[DATA TO PROCESS]

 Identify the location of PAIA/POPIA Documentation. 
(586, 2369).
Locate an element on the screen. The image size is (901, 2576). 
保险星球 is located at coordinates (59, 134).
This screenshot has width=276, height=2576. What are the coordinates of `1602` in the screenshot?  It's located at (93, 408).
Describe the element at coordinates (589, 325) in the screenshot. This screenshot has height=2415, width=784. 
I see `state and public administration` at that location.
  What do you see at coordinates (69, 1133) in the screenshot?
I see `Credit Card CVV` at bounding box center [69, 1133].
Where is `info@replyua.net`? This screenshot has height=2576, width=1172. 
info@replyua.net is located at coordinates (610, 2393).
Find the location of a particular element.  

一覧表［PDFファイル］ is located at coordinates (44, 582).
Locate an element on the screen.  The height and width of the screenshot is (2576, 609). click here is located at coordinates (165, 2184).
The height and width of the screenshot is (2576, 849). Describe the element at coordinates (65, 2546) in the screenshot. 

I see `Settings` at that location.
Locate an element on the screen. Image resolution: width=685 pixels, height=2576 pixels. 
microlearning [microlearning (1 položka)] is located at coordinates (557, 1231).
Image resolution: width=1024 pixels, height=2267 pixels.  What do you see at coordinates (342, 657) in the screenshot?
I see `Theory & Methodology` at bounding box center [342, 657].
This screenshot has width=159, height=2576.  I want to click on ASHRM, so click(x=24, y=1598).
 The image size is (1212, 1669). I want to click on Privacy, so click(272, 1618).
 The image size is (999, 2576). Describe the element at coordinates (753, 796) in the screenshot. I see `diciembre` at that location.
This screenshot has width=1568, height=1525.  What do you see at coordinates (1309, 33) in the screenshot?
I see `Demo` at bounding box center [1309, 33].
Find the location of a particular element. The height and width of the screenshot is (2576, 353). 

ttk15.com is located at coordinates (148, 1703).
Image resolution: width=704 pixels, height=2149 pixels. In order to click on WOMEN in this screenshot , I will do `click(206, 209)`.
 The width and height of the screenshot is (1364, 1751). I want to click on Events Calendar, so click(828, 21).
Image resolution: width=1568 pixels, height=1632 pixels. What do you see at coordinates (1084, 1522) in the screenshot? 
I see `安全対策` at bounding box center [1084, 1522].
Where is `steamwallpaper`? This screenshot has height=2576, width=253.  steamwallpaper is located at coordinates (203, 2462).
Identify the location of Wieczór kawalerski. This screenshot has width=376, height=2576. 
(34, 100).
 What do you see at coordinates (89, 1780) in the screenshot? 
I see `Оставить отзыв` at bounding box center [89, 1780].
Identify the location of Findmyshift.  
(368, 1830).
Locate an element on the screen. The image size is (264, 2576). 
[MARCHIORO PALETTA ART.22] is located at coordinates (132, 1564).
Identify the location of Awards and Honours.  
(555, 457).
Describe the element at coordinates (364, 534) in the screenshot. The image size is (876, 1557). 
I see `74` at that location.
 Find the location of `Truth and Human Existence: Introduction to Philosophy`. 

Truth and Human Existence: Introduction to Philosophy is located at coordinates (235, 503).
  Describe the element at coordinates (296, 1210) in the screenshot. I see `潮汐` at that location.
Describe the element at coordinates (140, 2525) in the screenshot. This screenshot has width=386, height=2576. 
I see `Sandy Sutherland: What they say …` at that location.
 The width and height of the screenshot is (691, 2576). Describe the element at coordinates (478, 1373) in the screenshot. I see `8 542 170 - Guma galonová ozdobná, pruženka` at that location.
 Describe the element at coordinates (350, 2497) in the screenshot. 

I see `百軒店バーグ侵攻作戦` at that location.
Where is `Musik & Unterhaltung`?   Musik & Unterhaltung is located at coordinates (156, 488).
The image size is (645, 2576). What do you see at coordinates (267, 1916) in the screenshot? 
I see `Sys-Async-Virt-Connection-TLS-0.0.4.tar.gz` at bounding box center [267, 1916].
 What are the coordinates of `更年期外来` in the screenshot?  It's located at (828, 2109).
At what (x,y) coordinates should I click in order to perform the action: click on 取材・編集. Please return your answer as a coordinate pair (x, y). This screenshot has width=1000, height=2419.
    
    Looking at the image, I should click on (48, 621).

[/DATA TO PROCESS]

» **WHAT TO PRODUCE**:
The full data, transcribed without change, is the expected answer.

» **EXERCISE ANSWER**:
 Identify the location of PAIA/POPIA Documentation. 
(586, 2369).
Locate an element on the screen. The image size is (901, 2576). 
保险星球 is located at coordinates (59, 134).
This screenshot has width=276, height=2576. What are the coordinates of `1602` in the screenshot?  It's located at (93, 408).
Describe the element at coordinates (589, 325) in the screenshot. This screenshot has height=2415, width=784. 
I see `state and public administration` at that location.
  What do you see at coordinates (69, 1133) in the screenshot?
I see `Credit Card CVV` at bounding box center [69, 1133].
Where is `info@replyua.net`? This screenshot has height=2576, width=1172. 
info@replyua.net is located at coordinates (610, 2393).
Find the location of a particular element.  

一覧表［PDFファイル］ is located at coordinates (44, 582).
Locate an element on the screen.  The height and width of the screenshot is (2576, 609). click here is located at coordinates (165, 2184).
The height and width of the screenshot is (2576, 849). Describe the element at coordinates (65, 2546) in the screenshot. 

I see `Settings` at that location.
Locate an element on the screen. Image resolution: width=685 pixels, height=2576 pixels. 
microlearning [microlearning (1 položka)] is located at coordinates (557, 1231).
Image resolution: width=1024 pixels, height=2267 pixels.  What do you see at coordinates (342, 657) in the screenshot?
I see `Theory & Methodology` at bounding box center [342, 657].
This screenshot has width=159, height=2576.  I want to click on ASHRM, so click(x=24, y=1598).
 The image size is (1212, 1669). I want to click on Privacy, so click(272, 1618).
 The image size is (999, 2576). Describe the element at coordinates (753, 796) in the screenshot. I see `diciembre` at that location.
This screenshot has width=1568, height=1525.  What do you see at coordinates (1309, 33) in the screenshot?
I see `Demo` at bounding box center [1309, 33].
Find the location of a particular element. The height and width of the screenshot is (2576, 353). 

ttk15.com is located at coordinates (148, 1703).
Image resolution: width=704 pixels, height=2149 pixels. In order to click on WOMEN in this screenshot , I will do `click(206, 209)`.
 The width and height of the screenshot is (1364, 1751). I want to click on Events Calendar, so click(828, 21).
Image resolution: width=1568 pixels, height=1632 pixels. What do you see at coordinates (1084, 1522) in the screenshot? 
I see `安全対策` at bounding box center [1084, 1522].
Where is `steamwallpaper`? This screenshot has height=2576, width=253.  steamwallpaper is located at coordinates (203, 2462).
Identify the location of Wieczór kawalerski. This screenshot has width=376, height=2576. 
(34, 100).
 What do you see at coordinates (89, 1780) in the screenshot? 
I see `Оставить отзыв` at bounding box center [89, 1780].
Identify the location of Findmyshift.  
(368, 1830).
Locate an element on the screen. The image size is (264, 2576). 
[MARCHIORO PALETTA ART.22] is located at coordinates (132, 1564).
Identify the location of Awards and Honours.  
(555, 457).
Describe the element at coordinates (364, 534) in the screenshot. The image size is (876, 1557). 
I see `74` at that location.
 Find the location of `Truth and Human Existence: Introduction to Philosophy`. 

Truth and Human Existence: Introduction to Philosophy is located at coordinates (235, 503).
  Describe the element at coordinates (296, 1210) in the screenshot. I see `潮汐` at that location.
Describe the element at coordinates (140, 2525) in the screenshot. This screenshot has width=386, height=2576. 
I see `Sandy Sutherland: What they say …` at that location.
 The width and height of the screenshot is (691, 2576). Describe the element at coordinates (478, 1373) in the screenshot. I see `8 542 170 - Guma galonová ozdobná, pruženka` at that location.
 Describe the element at coordinates (350, 2497) in the screenshot. 

I see `百軒店バーグ侵攻作戦` at that location.
Where is `Musik & Unterhaltung`?   Musik & Unterhaltung is located at coordinates (156, 488).
The image size is (645, 2576). What do you see at coordinates (267, 1916) in the screenshot? 
I see `Sys-Async-Virt-Connection-TLS-0.0.4.tar.gz` at bounding box center [267, 1916].
 What are the coordinates of `更年期外来` in the screenshot?  It's located at (828, 2109).
At what (x,y) coordinates should I click in order to perform the action: click on 取材・編集. Please return your answer as a coordinate pair (x, y). This screenshot has width=1000, height=2419.
    
    Looking at the image, I should click on (48, 621).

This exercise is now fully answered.